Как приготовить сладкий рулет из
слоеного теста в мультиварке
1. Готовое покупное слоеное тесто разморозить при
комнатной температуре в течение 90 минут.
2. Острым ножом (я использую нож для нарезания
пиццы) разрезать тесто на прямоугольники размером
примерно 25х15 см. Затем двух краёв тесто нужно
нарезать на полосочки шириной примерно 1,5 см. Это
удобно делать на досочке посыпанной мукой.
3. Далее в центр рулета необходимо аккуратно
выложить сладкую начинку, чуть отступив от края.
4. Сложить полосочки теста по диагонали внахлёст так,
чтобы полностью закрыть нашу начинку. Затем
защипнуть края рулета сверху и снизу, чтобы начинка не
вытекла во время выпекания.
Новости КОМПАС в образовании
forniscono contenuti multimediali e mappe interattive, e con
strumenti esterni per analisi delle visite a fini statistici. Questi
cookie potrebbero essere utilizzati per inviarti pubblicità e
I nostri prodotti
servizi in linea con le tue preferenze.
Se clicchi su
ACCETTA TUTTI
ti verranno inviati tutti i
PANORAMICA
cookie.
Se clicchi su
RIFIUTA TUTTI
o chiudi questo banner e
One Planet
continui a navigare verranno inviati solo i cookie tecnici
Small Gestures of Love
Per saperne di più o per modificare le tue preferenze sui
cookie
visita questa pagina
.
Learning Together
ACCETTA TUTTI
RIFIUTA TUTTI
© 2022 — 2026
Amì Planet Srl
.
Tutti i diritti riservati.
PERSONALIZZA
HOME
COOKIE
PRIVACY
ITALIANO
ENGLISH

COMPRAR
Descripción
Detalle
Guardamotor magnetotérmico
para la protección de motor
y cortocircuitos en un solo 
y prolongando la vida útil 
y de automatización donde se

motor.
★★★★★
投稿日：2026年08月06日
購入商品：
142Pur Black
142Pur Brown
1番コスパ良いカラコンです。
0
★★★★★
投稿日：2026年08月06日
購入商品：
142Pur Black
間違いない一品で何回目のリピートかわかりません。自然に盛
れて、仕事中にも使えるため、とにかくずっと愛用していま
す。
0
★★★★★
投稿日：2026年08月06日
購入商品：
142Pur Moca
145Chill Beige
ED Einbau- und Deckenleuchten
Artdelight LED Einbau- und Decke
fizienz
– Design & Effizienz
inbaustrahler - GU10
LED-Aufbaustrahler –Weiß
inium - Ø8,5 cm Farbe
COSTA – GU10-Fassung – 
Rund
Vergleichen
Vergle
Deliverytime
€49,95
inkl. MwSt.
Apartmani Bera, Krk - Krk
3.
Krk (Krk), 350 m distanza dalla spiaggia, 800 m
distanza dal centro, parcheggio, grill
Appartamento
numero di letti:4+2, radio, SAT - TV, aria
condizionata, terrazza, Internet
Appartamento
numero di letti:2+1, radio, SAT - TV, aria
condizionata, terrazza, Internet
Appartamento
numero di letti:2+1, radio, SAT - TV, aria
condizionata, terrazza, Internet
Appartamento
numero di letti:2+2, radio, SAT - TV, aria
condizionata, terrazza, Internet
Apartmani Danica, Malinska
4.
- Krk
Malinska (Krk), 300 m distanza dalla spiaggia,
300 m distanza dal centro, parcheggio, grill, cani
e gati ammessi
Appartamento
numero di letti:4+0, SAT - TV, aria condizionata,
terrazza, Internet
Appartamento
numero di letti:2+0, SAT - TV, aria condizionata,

--------------------------------------------------

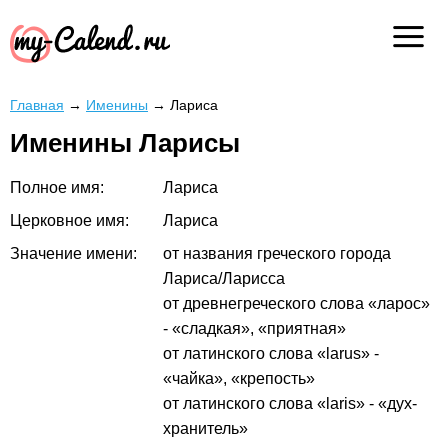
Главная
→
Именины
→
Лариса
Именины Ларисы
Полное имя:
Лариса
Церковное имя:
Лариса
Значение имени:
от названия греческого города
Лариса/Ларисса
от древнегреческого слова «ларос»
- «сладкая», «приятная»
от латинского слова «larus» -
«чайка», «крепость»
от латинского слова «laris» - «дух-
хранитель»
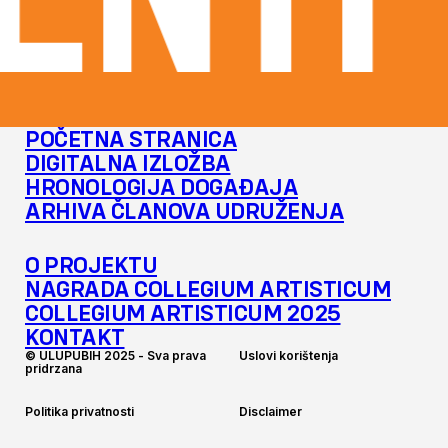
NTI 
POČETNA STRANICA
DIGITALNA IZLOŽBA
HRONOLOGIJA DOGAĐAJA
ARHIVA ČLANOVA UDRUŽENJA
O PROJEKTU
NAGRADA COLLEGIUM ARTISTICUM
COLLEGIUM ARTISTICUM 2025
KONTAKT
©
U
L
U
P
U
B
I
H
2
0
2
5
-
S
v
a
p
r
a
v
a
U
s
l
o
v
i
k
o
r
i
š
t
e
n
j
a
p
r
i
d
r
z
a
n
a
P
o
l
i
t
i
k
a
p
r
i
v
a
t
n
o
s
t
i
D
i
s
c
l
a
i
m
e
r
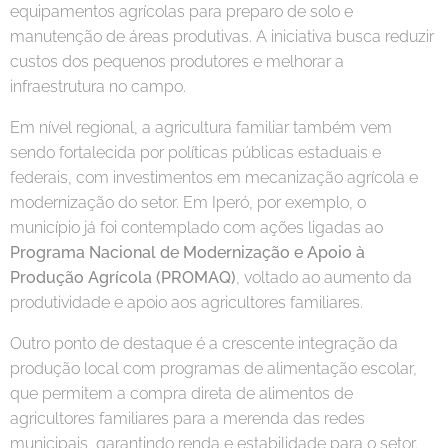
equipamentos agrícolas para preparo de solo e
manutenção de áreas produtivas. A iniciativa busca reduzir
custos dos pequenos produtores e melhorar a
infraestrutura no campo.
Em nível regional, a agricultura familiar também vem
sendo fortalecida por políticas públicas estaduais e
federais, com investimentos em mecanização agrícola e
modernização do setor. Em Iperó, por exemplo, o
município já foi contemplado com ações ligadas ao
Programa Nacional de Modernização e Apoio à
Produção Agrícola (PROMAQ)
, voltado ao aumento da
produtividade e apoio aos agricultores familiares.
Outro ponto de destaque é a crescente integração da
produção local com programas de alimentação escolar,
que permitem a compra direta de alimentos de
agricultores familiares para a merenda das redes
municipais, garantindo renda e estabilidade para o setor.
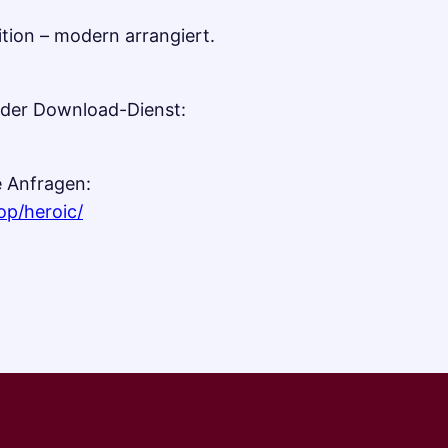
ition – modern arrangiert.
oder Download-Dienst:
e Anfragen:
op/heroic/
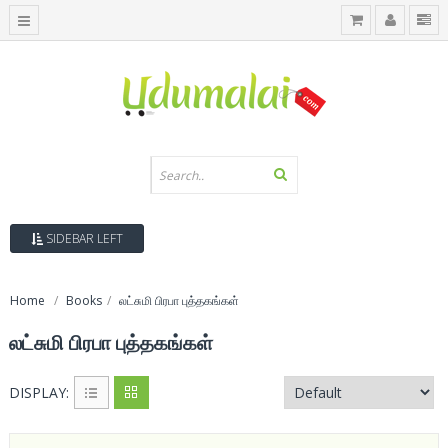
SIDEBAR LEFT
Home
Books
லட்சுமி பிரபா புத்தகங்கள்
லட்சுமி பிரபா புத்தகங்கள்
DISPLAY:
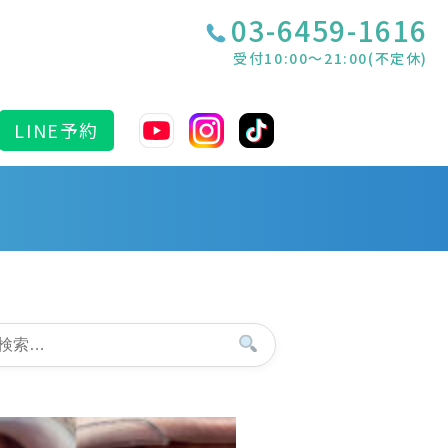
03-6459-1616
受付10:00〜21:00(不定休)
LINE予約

--------------------------------------------------

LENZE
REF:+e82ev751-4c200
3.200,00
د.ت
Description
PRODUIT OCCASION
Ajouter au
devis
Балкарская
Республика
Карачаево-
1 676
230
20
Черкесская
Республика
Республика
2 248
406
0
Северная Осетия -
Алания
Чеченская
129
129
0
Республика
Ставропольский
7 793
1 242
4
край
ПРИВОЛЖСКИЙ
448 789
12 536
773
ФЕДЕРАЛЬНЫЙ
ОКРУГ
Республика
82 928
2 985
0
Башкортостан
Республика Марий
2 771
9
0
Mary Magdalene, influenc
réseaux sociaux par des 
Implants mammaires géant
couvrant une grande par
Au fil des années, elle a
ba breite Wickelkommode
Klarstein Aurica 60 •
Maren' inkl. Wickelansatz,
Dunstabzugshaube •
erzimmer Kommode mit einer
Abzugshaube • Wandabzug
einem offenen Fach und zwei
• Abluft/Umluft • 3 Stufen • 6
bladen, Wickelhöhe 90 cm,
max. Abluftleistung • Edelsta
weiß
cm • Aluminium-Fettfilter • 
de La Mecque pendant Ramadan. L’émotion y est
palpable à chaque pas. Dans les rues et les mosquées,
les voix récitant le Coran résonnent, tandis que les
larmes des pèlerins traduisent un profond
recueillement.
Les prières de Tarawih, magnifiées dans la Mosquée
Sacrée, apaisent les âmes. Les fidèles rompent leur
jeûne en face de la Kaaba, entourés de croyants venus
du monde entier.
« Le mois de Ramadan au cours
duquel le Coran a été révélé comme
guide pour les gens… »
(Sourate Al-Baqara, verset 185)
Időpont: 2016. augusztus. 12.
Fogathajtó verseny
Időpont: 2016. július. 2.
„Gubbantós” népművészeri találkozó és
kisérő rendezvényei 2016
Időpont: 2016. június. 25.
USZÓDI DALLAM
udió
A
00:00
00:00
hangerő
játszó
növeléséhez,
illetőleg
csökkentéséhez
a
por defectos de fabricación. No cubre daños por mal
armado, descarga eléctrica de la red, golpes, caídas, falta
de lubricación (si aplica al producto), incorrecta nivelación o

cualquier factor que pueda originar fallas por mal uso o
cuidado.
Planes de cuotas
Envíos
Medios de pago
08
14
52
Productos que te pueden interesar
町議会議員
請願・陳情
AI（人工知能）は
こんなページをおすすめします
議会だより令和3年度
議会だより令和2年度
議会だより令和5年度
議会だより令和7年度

--------------------------------------------------

About this task
If a line in the entries contains "distanza", copy it.

Answer
Krk (Krk), 350 m distanza dalla spiaggia, 800 m
distanza dal centro, parcheggio, grill
Malinska (Krk), 300 m distanza dalla spiaggia,
300 m distanza dal centro, parcheggio, grill, cani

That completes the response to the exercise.